Occasionally, parties to a custody order will decide that the custody order no longer fits their current needs and circumstances. Those parties will then agree on a new custody arrangement that does not follow their custody order. Often, these parents who agree on a new custody arrangement are unaware of the consequences of their decision to subvert their custody order for a new, undocumented agreement. Whether your custody order arose because two parents could not come to an agreement, or because one parent was found by the court to be a danger to the welfare of a child; it is always best to abide by the terms of a custody order and to officially modify the custody order to reflect any custody agreements that are made. The following are possible consequences of ignoring the terms of a custody order and making other arrangements that do not conform to the terms of the custody order.

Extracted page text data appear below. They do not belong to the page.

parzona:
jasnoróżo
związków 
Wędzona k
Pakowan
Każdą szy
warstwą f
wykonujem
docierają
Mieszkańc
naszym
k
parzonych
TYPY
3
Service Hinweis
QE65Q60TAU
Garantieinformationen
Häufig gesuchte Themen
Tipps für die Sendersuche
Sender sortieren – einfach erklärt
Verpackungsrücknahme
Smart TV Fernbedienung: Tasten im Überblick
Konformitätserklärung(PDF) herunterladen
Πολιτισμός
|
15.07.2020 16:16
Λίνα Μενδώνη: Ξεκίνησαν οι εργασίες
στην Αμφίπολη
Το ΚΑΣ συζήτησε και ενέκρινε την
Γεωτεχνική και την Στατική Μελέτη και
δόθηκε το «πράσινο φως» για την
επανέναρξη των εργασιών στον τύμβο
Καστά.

Parents who enter into an agreement, may later decide that they want to break the agreement. This usually occurs when the parents agree, then one refuses to follow the agreement. If this happens, both parents would ideally resume using their custody order. However, a broken agreement generally turns into broken trust and does not improve the ongoing relationship between the parents for the sake children involved. In bad situations, a parent may involve the police in order to enforce the custody order, even though the parents had made other custody arrangements by agreement. Only a custody order can be enforced, so if a custody agreement is made apart from a custody order, it cannot be enforced. By modifying your custody order to reflect the terms of your new custody agreement, there is less possibility of a misunderstanding, or broken agreement.

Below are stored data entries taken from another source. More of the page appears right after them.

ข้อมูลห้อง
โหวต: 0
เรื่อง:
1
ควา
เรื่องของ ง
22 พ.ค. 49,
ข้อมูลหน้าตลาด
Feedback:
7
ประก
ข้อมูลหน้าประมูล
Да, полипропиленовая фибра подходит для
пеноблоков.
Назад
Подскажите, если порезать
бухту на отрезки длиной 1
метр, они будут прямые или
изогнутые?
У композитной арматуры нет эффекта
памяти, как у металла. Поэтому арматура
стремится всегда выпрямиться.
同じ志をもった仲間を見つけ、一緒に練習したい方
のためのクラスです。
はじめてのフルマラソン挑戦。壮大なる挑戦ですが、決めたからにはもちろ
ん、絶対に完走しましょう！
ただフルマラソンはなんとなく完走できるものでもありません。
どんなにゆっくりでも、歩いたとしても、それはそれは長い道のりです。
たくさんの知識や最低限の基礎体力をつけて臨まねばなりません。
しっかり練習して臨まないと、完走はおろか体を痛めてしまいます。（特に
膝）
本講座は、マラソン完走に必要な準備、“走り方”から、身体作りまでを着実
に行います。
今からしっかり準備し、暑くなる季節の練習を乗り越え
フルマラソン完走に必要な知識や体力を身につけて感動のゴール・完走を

Parents who enter into an agreement, may later be forced to continue that agreement even if it is no longer desirable. This usually happens when, under the court order, one parent has more custodial time with the children but needs time away from the child(ren) and agrees to allow the other parent to have more access to the child(ren). An example of this is when there is a custody agreement that allows one parent more access to the child(ren) than the custody order previously allowed. If one parent wishes to continue having increased access to the child(ren), that parent may petition the court for a modification of the custody order to reflect the true amount of time and control the parents have under the custody agreement. By not following the custody agreement, the parents have shown the court that they really do not want the previous custody order, what they truly want is custody as they have agreed. It is difficult to convince the court that you want to keep the previously ordered custody terms, when you have ignored that custody order and made a different custody arrangement.

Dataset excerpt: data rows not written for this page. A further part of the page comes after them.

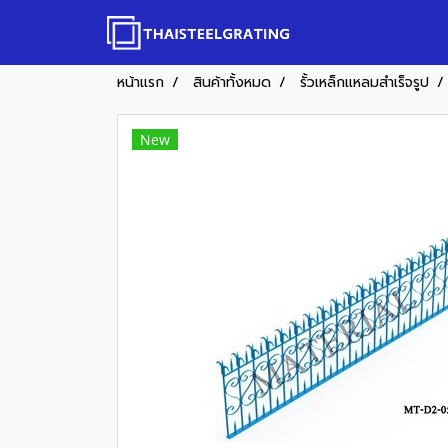
หน้าแรก
สินค้าทั้งหมด
รั้วเหล็กแหลมสำเร็จรูป
New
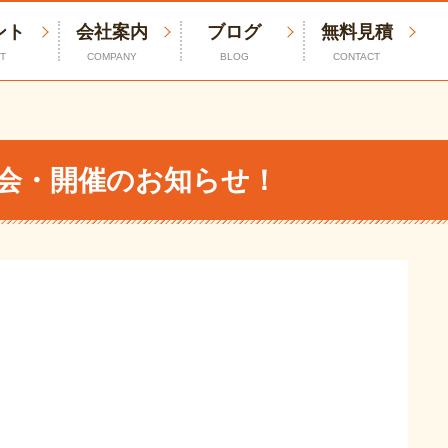
ント
会社案内
ブログ
無料見積
T
COMPANY
BLOG
CONTACT
会・開催のお知らせ！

Parents who enter into an agreement, may later be faced with criminal charges if their agreement has endangered their child(ren) and the court order tried to specifically prevent the endangerment of the child(ren). This may happen when one parent is not allowed visitation, or is allowed minimal and restricted visitation because that parent is involved in illegal activity, substance abuse, abuse and violence, unsafe living conditions, neglect, or other dangers to the child(ren). Although a troubled parent may change whatever circumstances that made it necessary for them have restricted access to the child(ren), it is best to follow the court ordered custody until it is modified by the court to allow the troubled parent greater access to the child(ren). If a parent allows their child(ren) to have greater access to a troubled parent than what is ordered, they are endangering the welfare of the child(ren) by placing the child(ren) in the care and control of someone who is known to be dangerous. This may have the effect of the child(ren) being placed into government care with both parents having restricted access to the children, since the court cannot trust either parent to not place the children into dangerous situations. Furthermore, if you allow a parent with restricted access to have more access than what is ordered by the court, it will be difficult to convince the court that you believe the troubled parent is a danger to the child(ren). The court will note that you have not acted upon your concerns for the safety of the child(ren) by placing the child(ren) into the care of someone known to be dangerous. The court may even conclude that the person with restricted access is not a true threat since the other parent is willing to allow more than restricted access. When one parent is given only restricted access, it is best to follow the court ordered custody arrangement and not enter into any custody agreement unless and until the circumstances necessitating restricted access are removed.
There are often unintended consequences of not following a custody order. Including the possibility for disagreement and mistrust between two people in a co-parenting relationship; the possibility that you will weaken your arguments for maintaining your amount of custody at your next hearing; and, most devastating, the possibility of criminal charges and government involvement in your next custody arrangement.